Un navire qui a une histoire

« La jumboïsation pourrait atténuer la perte de capacité des cales converties en réservoirs, de sorte que la capacité totale des navires reste d'environ 15 300 EVP », explique Alphaliner, livre de bord des porte-conteneurs, qui sait à peu près tout de leur parcours, casse et entretien compris.

Ainsi, le Maersk Halifax a une histoire particulière, rappelle l'analyste. Lancé sous le nom de Maersk Honan en 2017, il a été gravement endommagé par un incendie en mars 2018.

Il a connu une seconde naissance lorsqu’il a repris du service en août 2019 sous sa nouvelle identité de Maersk Halifax.

Les dégâts causés par l'incendie ont été si importants que Hyundai a essentiellement construit la moitié d'un nouveau navire. Ce qui explique en partie pourquoi il a été choisi comme jeune premier de cette opération : sa réparation massive en 2019 a essentiellement remis à l'heure la prochaine cale sèche du navire, de sorte que les travaux coïncideront avec sa mise à quai quinquennale, malgré le fait que le navire ait été construit en 2017.

Les navires, actuellement équipés de moteurs principaux MAN B&W 8G95ME-C9.5, seront rétrofités avec des moteurs MAN B&W 8G95ME-LGIM10.5 à double carburant, capables de fonctionner au fuel et au méthanol.

Le méthanol pour des moteurs à quatre temps

Pour ces moteurs à double carburant, il n’est pas nécessaire de toucher à la structure du moteur. Les aménagements concernent principalement l'injection et le système d'alimentation en carburant. Man devrait également commencer à proposer des adaptations au méthanol pour les moteurs à quatre temps à partir de 2024, une fois les défis techniques liés à ces deux points surmontés.

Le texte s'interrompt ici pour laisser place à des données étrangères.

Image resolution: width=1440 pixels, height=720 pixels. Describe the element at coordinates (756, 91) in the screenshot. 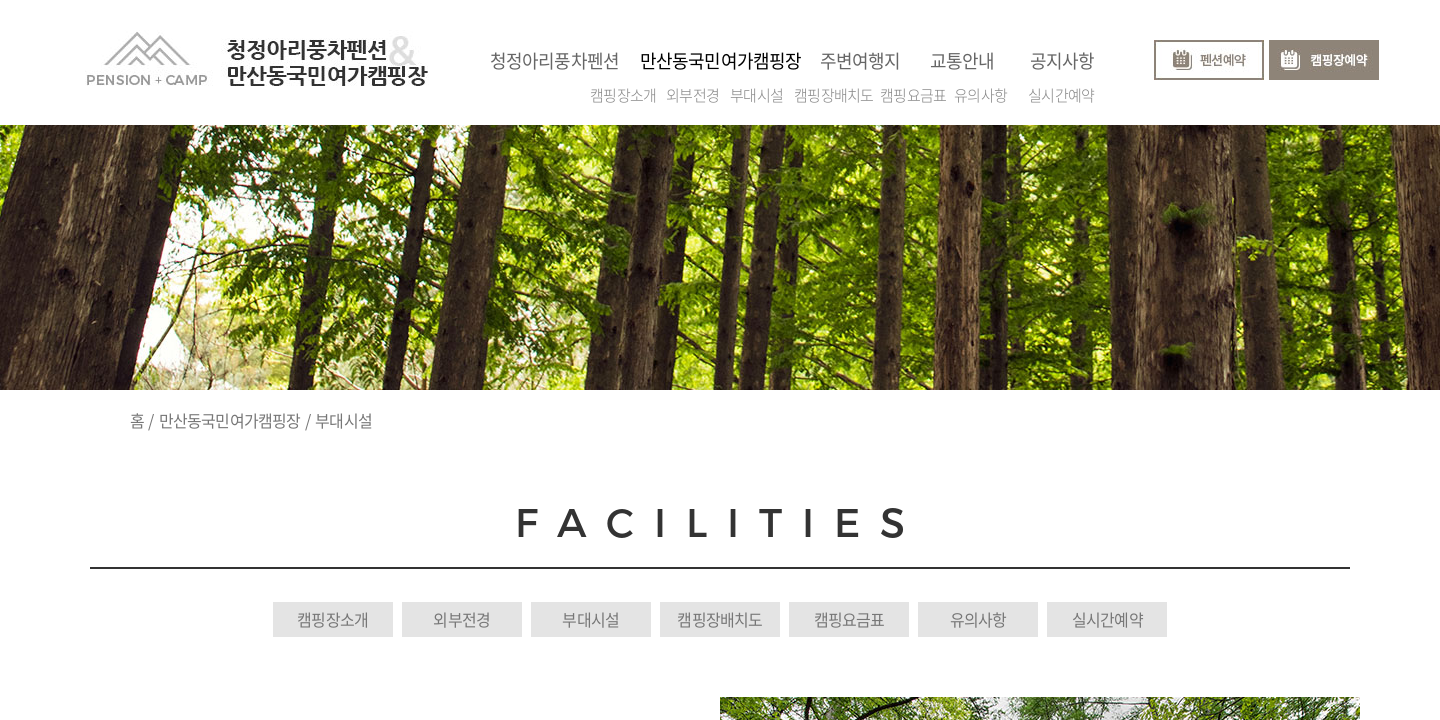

Gain de 50 000 à 70 000 t d'émissions par an

Quelques jours après l’annonce de Maersk en juin, Seaspan et Hapag-Lloyd se sont engagés à leur tour pour la conversion de 15 premières unités et une option pour 45 autres. Le motoriste allemand Man ES a également été chargé des travaux.

Le nouvel accord signé avec le plus grand bailleur mondial de porte-conteneurs et le transporteur allemand, qui avait été pourtant rebuté son expérience de conversion d'un navire existant au GNL (35 M€ et sept mois de travaux), comprend 45 autres options.

Selon Man, chaque conversion a la capacité de réduire les émissions de CO2 de 50 000 à 70 000 t par an une fois le moteur fonctionnant au méthanol vert.